Sixty-three-year-old Helen was inclined to put everything down to a cold.
“I was lying on the sofa when I came over awfully dizzy,” she explained to me. “But you get that with colds sometimes, don’t you?”
I agreed. A viral infection of the inner ear is probably the commonest cause of acute vertigo that we encounter. And it was definitely true vertigo that Helen had experienced; it had felt as though the room was spinning around her, so violently as to make her sick. But even though she’d had a recent cold, I wasn’t convinced this was the source of her problems. Vertigo from a viral infection will persist for days and hers had resolved within two hours.
“Was there anything else?” I asked. “Such as trouble with your vision?”
Now I came to mention it, she had noticed the picture on the TV being very blurred at the time, so much so that she couldn’t really make it out.
“And what about your hearing? Any ringing in your ears, or deafness?”
No, there hadn’t been any tinnitus. But in fact, that was why she’d gone to lie down: her elderly mother had been visiting, and she’d suddenly found herself unable to make out what she was saying. “But you get that with colds, don’t you?” she said. “Blocked ears?”

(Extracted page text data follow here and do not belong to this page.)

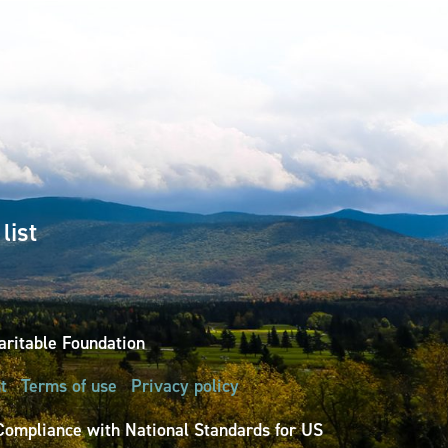
list
ritable Foundation
t
Terms of use
Privacy policy
Compliance with National Standards for US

“And that’s better too, is it?”
“Yes. Perfectly.”
Helen’s voice had a note of defiant impatience: this was all a lot of fuss about nothing, and she just wanted to get back home to her visitors. Her sister had come with her to surgery. We exchanged a glance. Her expression spoke volumes: she’d seen how Helen had been, and I could tell she wasn’t buying the “it’s-just-a-cold” theory either.
I checked Helen over. She’d had a foot operation the week before, but there was no sign of any complication from surgery. Her blood pressure was up slightly, but other than that there was nothing to be found.
I folded my stethoscope and put it back in my bag. “Listen,” I said, “I don’t want to alarm you, but I’m pretty sure what happened was something called a mini-stroke.”
I explained about transient ischaemic attacks (TIA). How a vessel taking blood to a certain part of the brain becomes blocked, usually by a clot, but this subsequently clears and the oxygen supply is resumed before permanent damage is sustained.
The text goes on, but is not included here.